The media has been covering the budget bill – the Build Back Better Act – which contains controversial provisions on many subjects. Among them are provisions that include new employer penalties under the National Labor Relations Act (NLRA).

The political roadblock on the bill is a probable Senate filibuster which would prevent passage. The Biden Administration is attempting to utilize a Senate rule enabling this legislation to be passed as a “budget reconciliation bill,” sidestepping a filibuster and passing with a simple majority – which the Democrats could accomplish on a straight party line vote. However, to use this vehicle, a reconciliation bill must relate only to budget issues.

Versions of this bill have been pending for months. The current iteration is 1,684 pages long (reduced from September’s 2,465 pages). Often overlooked by the press are the bill’s amendments to the NLRA. The bill proposes severe new penalties for employer unfair labor practices (ULPs).

Today, ULPs by either unions or employers are remedied by requiring backpay and reinstatement to prior employment and employment terms. The Build Back Better Act would add new “civil penalties” (fines) in addition to the traditional remedies. But these fines would apply only to employer violations, not unions.

Under the bill, any ULP violation by an employer would additionally be subject to a penalty “not to exceed” $50,000 for each violation.

However, for employers found to have committed certain violations, and any which results in the discharge or “serious economic harm” to an employee, the penalty can be doubled to $100,000 if the employer had been found to have committed a similar violation within five years.

In addition, the bill would add civil fine personal liability for any company officer or director who “directed or committed the violation,” established the policy that led to the violation, or had actual or constructive knowledge of the events and the authority to prevent it but did not act to prevent it.

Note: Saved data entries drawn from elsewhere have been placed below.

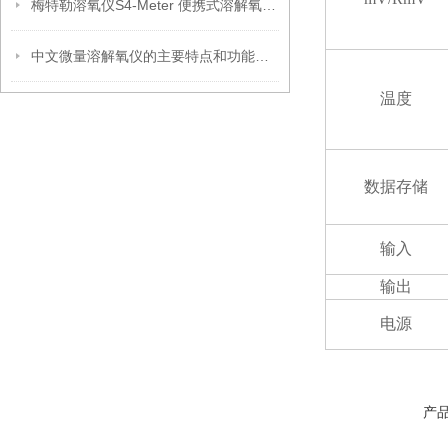
梅特勒溶氧仪S4-Meter 便携式溶解氧仪产品介绍
中文微量溶解氧仪的主要特点和功能介绍
温度
数据存储
输入
输出
电源
产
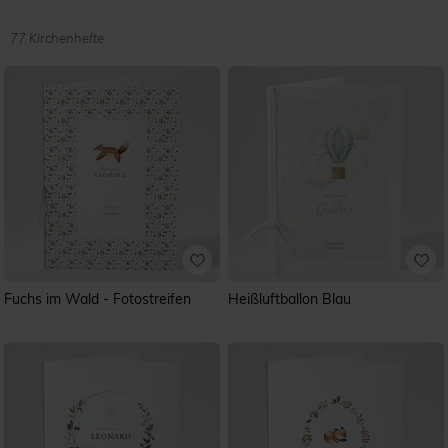
mit den wichtigsten Informationen: dem vollständigen
Namen Ihres Kindes, das Datum und den Namen der
Kirche, sowie einige persönliche Dankesworte an den
77 Kirchenhefte
Pfarrer, der Patin und dem Paten. Auf der Innenseite ist
Platz für ein schönes Foto Ihres Kindes, sowie den
detaillierten Gottesdienstablauf. Wenn Sie möchten,
können Sie auch zusätzlich noch wichtige Liedtexte oder
Bibelstellen hinzufügen. Zusätzliche, von Ihnen
ausgedruckte Einleger können mit einer Kordel oder
Schnur Ihrer Wahl zusammengehalten werden.
Fuchs im Wald - Fotostreifen
Heißluftballon Blau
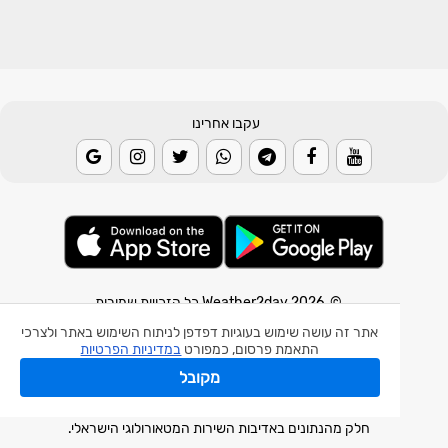
עקבו אחרינו
© 2026 Weather2day כל הזכויות שמורות
אתר זה עושה שימוש בעוגיות דפדפן לניתוח השימוש באתר ולצרכי
אפליקצית מזג אוויר
התאמת פרסום, כמפורט
במדיניות הפרטיות
אפליקצית רעידת אדמה
מקובל
אפליקצית מכ"ם גשם
חלק מהנתונים באדיבות השירות המטאורולוגי הישראלי.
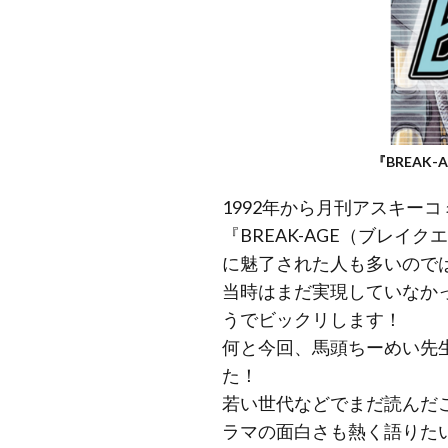
『BREAK
1992年から月刊アスキー
『BREAK-AGE（ブレ
に魅了された人も多いので
当時はまだ実現していなか
うでビックリします！
何と今回、馬頭ちーめい先
た！
若い世代などでまだ読んだ
ラマの面白さも熱く語りた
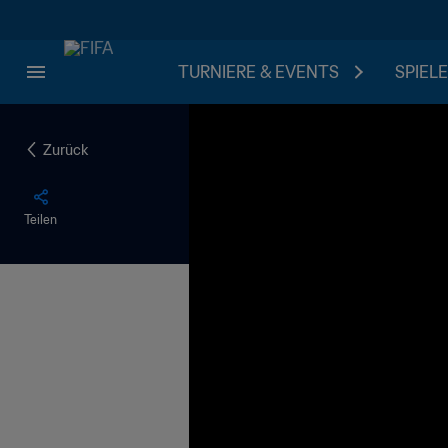
TURNIERE & EVENTS
SPIELE
Zurück
Teilen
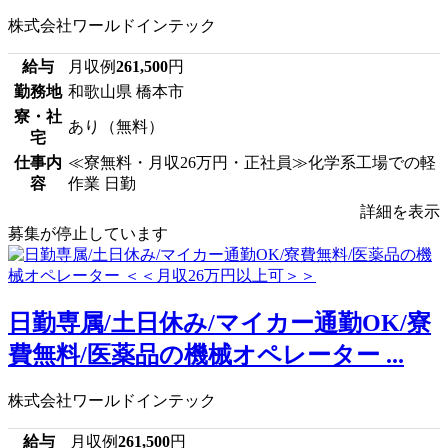
株式会社ワールドインテック
給与
月収例
261,500
円
勤務地
和歌山県 橋本市
寮・社
あり（無料）
宅
仕事内
≪寮無料・月収26万円・正社員≫化学系工場での軽
容
作業 日勤
詳細を表示
募集が停止しています
日勤専属/土日休み/マイカー通勤OK/寮
費無料/医薬品の機械オペレーター ...
株式会社ワールドインテック
給与
月収例
261,500
円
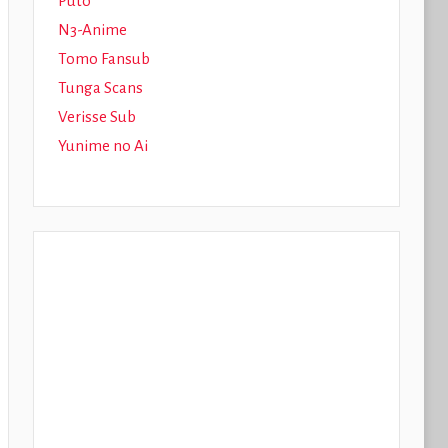
Puto
N3-Anime
Tomo Fansub
Tunga Scans
Verisse Sub
Yunime no Ai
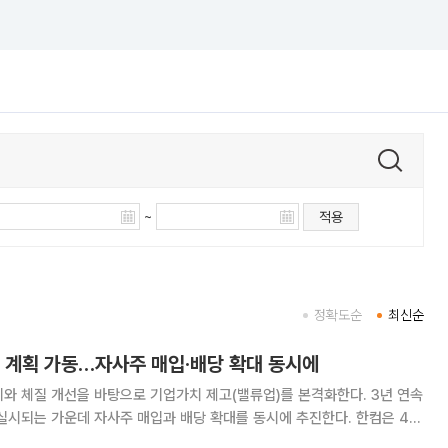
~
적용
정확도순
최신순
고 계획 가동…자사주 매입·배당 확대 동시에
와 체질 개선을 바탕으로 기업가치 제고(밸류업)를 본격화한다. 3년 연속
되는 가운데 자사주 매입과 배당 확대를 동시에 추진한다. 한컴은 4일
고 계획 시행 안건을 결의했다고 밝혔다. 중장기 AI 성장 로드맵과 3개년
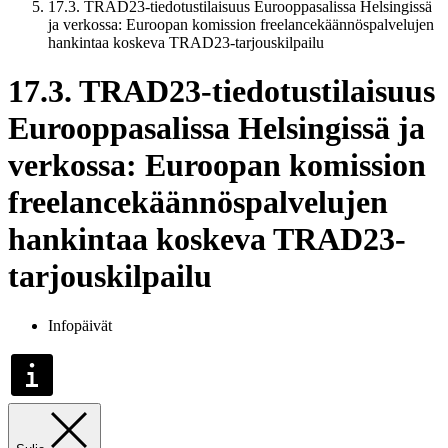
17.3. TRAD23-tiedotustilaisuus Eurooppasalissa Helsingissä
ja verkossa: Euroopan komission freelancekäännöspalvelujen
hankintaa koskeva TRAD23-tarjouskilpailu
17.3. TRAD23-tiedotustilaisuus
Eurooppasalissa Helsingissä ja
verkossa: Euroopan komission
freelancekäännöspalvelujen
hankintaa koskeva TRAD23-
tarjouskilpailu
Infopäivät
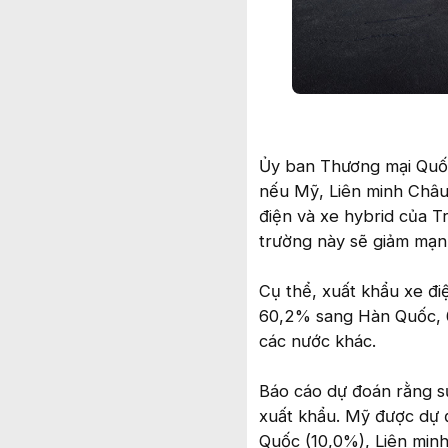
Ủy ban Thương mại Quốc
nếu Mỹ, Liên minh Châu
điện và xe hybrid của 
trường này sẽ giảm mạn
Cụ thể, xuất khẩu xe đ
60,2% sang Hàn Quốc, 
các nước khác.
Báo cáo dự đoán rằng s
xuất khẩu. Mỹ được dự đ
Quốc (10,0%), Liên minh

Personal liability has never been part of the NLRA.

It is not surprising that employer groups strenuously oppose these provisions. It appears that they have made some headway, considering the provisions that have been deleted from the original bill. In addition to the civil penalties above, the original bill would have banned employer acts long held lawful under the NLRA, including:

(1)      Permanent replacement of economic strikers

(2)      Employer lockouts

(3)      Advising employees (mistakenly) that they are “supervisors” or “independent contractors” and thus not covered by the NLRA

(4)      Mandating employee attendance at “captive audience” employer campaign meetings

(5)      Entering or requiring employees to enter agreements not to engage in collective actions (such as class action litigation)

Further, the bill would have applied the same severe civil penalties to these would-be violations.

However, the Build Back Better Act is still subject to scrutiny as to whether it meets the standards for a budget reconciliation bill – meaning it must be limited to budgetary matters. The Senate Parliamentarian decides (in an advisory capacity) whether specific terms of a reconciliation bill meet that standard. In September, the Parliamentarian rejected certain immigration provisions of the original bill on that basis.  Senate Republicans reportedly will challenge the remaining NLRA civil penalty amendments as beyond the scope of a reconciliation bill.

News reports suggest there will be more political wrangling to come, in addition to any possible adverse report by the Parliamentarian. Will the remaining civil penalties survive to be voted on? We will keep a continuing eye on developments.